1. ## is f: x → |x| a function of x?

"Determine whether or not the mapping of f: x → |x| is a function of x and explain your answer."

Hey, this is a question on a calculus worksheet I've been given that I've never seen before in the book and I'm not entirely sure of how to answer this. If someone could point me in the right direction, I'd appreciate it. Thanks.

2. How did you define a function in your class notes? Does $\displaystyle f : x \mapsto |x|$ answer that definition?

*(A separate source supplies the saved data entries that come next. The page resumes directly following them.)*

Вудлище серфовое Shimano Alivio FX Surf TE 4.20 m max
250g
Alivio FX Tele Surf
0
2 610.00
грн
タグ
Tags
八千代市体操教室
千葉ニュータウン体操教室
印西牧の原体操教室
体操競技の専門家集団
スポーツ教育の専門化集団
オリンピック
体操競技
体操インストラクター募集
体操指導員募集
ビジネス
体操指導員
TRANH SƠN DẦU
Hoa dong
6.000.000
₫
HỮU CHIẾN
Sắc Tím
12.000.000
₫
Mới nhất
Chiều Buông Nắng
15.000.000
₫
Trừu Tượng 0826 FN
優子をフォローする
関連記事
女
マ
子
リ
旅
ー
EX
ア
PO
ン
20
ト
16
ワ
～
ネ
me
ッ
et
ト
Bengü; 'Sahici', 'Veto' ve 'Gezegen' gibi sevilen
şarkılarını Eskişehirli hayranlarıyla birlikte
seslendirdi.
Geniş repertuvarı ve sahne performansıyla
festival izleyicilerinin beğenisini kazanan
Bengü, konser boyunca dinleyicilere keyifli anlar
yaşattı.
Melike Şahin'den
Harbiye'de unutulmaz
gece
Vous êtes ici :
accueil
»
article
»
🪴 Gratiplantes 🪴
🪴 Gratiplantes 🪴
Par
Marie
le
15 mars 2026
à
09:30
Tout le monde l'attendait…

3. Originally Posted by Defunkt
How did you define a function in your class notes? Does $\displaystyle f : x \mapsto |x|$ answer that definition?
My problem is I don't really understand the notation..

I know that an input value of a function cannot have two different output values..

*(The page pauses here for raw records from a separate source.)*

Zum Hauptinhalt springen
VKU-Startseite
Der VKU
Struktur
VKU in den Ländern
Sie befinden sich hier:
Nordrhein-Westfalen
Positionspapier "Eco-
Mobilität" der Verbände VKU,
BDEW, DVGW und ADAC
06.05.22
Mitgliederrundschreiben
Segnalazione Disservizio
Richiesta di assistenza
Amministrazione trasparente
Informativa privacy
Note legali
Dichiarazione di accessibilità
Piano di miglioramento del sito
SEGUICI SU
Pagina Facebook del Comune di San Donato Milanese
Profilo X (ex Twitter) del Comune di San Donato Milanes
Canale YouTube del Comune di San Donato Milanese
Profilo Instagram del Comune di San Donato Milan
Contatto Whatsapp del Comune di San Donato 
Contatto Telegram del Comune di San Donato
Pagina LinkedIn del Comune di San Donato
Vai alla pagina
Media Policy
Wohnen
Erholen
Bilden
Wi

Is this notation telling me that there are two different outputs for a single input?

4. This notation is the same as:

$\displaystyle f(x) = |x|$

if this helps.

You should know the shape of the graph of y = |x|

5. Originally Posted by Savior_Self
"Determine whether or not the mapping of f: x → |x| is a function of x and explain your answer."
Originally Posted by Defunkt
How did you define a function in your class notes? Does $\displaystyle f : x \mapsto |x|$ answer that definition?
Just so you're aware, the difference in arrows is important. Defunkt's arrow is correct, but your arrow means something else. (And I realize it can be hard to type in.)

Your arrow specifies domain and range. So, a complete definition of f could look like this:

$\displaystyle f:\mathbb{R}\to \mathbb{R} : x \mapsto |x|$